NEW PORT RICHEY — Parents of some elementary school-age children in Pasco and Hernando counties who get state help to pay for care before or after school might see that program end this year.
Faced with shrinking budgets and a growing wait list of pre-schoolers, the Early Learning Coalition of Pasco and Hernando Counties is considering cutting services to kids ages 6 and older.
"We are the Early Learning Coalition," said Jim Farrelly, the agency's executive director. "Our mission is to ensure that children ages birth to 5 succeed in school."
Farrelly said he would like to be able to help older kids, but the agency wait list for younger children keeps growing.
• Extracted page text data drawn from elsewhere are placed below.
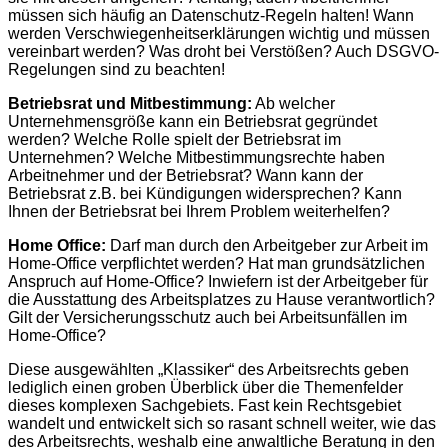
müssen sich häufig an Datenschutz-Regeln halten! Wann
werden Verschwiegenheitserklärungen wichtig und müssen
vereinbart werden? Was droht bei Verstößen? Auch DSGVO-
Regelungen sind zu beachten!
Betriebsrat und Mitbestimmung:
Ab welcher
Unternehmensgröße kann ein Betriebsrat gegründet
werden? Welche Rolle spielt der Betriebsrat im
Unternehmen? Welche Mitbestimmungsrechte haben
Arbeitnehmer und der Betriebsrat? Wann kann der
Betriebsrat z.B. bei Kündigungen widersprechen? Kann
Ihnen der Betriebsrat bei Ihrem Problem weiterhelfen?
Home Office:
Darf man durch den Arbeitgeber zur Arbeit im
Home-Office verpflichtet werden? Hat man grundsätzlichen
Anspruch auf Home-Office? Inwiefern ist der Arbeitgeber für
die Ausstattung des Arbeitsplatzes zu Hause verantwortlich?
Gilt der Versicherungsschutz auch bei Arbeitsunfällen im
Home-Office?
Diese ausgewählten „Klassiker“ des Arbeitsrechts geben
lediglich einen groben Überblick über die Themenfelder
dieses komplexen Sachgebiets. Fast kein Rechtsgebiet
wandelt und entwickelt sich so rasant schnell weiter, wie das
des Arbeitsrechts, weshalb eine anwaltliche Beratung in den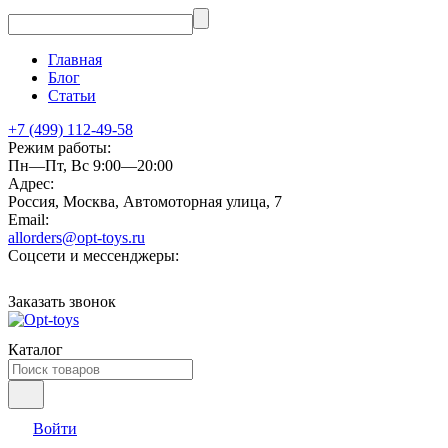
Главная
Блог
Статьи
+7 (499) 112-49-58
Режим работы:
Пн—Пт, Вс 9:00—20:00
Адрес:
Россия, Москва, Автомоторная улица, 7
Email:
allorders@opt-toys.ru
Соцсети и мессенджеры:
Заказать звонок
Каталог
Войти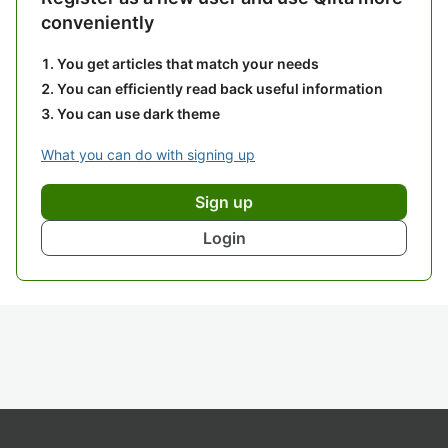
conveniently
You get articles that match your needs
You can efficiently read back useful information
You can use dark theme
What you can do with signing up
Sign up
Login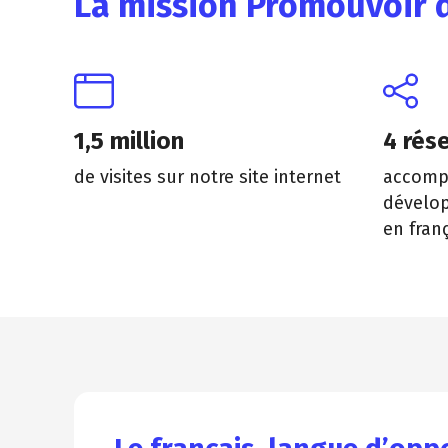
La mission Promouvoir d
1,5 million
4 rés
de visites sur notre site internet
accomp
dévelop
en fran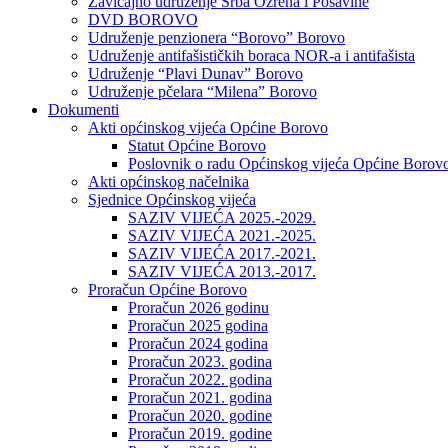
Zavičajno udruženje Srba Ozrena i Posavine
DVD BOROVO
Udruženje penzionera “Borovo” Borovo
Udruženje antifašističkih boraca NOR-a i antifašista
Udruženje “Plavi Dunav” Borovo
Udruženje pčelara “Milena” Borovo
Dokumenti
Akti općinskog vijeća Općine Borovo
Statut Općine Borovo
Poslovnik o radu Općinskog vijeća Općine Borov
Akti općinskog načelnika
Sjednice Općinskog vijeća
SAZIV VIJEĆA 2025.-2029.
SAZIV VIJEĆA 2021.-2025.
SAZIV VIJEĆA 2017.-2021.
SAZIV VIJEĆA 2013.-2017.
Proračun Općine Borovo
Proračun 2026 godinu
Proračun 2025 godina
Proračun 2024 godina
Proračun 2023. godina
Proračun 2022. godina
Proračun 2021. godina
Proračun 2020. godine
Proračun 2019. godine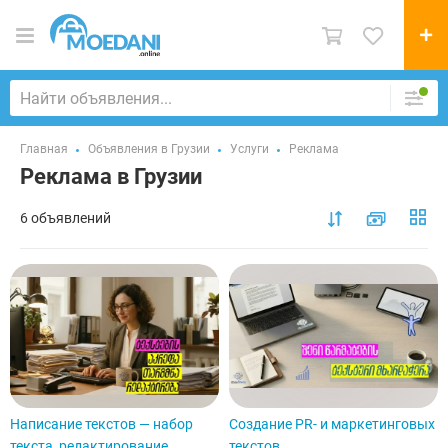
Главная
Объявления в Грузии
Услуги
Реклама
Реклама в Грузии
6 объявлений
Написание текстов — набор
Создание PR- и маркетинговых
текста, редактирование,
текстов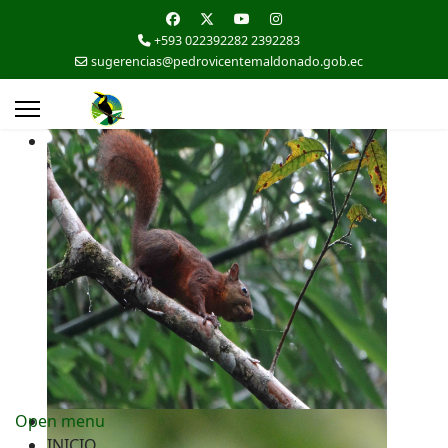
+593 022392282 2392283
sugerencias@pedrovicentemaldonado.gob.ec
Open menu
INICIO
At one point, it topped 2,000. It now stands at 500.
"Every school-age child we subsidize is taking up a space that could go to a child age birth to 5," he said. The program works like this: Low-income working parents who qualify get money from the state to help pay for child care. Parents also pay a portion based on a sliding fee scale.
Exceptions to the age range include children in protective services and those whose parents are on welfare. Another exception may be children with special needs who would be assessed on a case-by-case basis.
Farrelly said only a few hundred school-age kids in both counties would be affected, and the change would be phased in. As of July 1, no new kids would be accepted. Those currently enrolled would be allowed to remain until Dec. 31.
The coalition is holding a special public meeting on Feb. 27 at Pasco-Hernando Community College's New Port Richey campus to discuss the matter and hear from parents and providers. No action is expected to be taken at that meeting. The next regular meeting of the board is set for March 28 at 8:30 a.m. at the coalition office on (Pasco-Hernando) County Line Road.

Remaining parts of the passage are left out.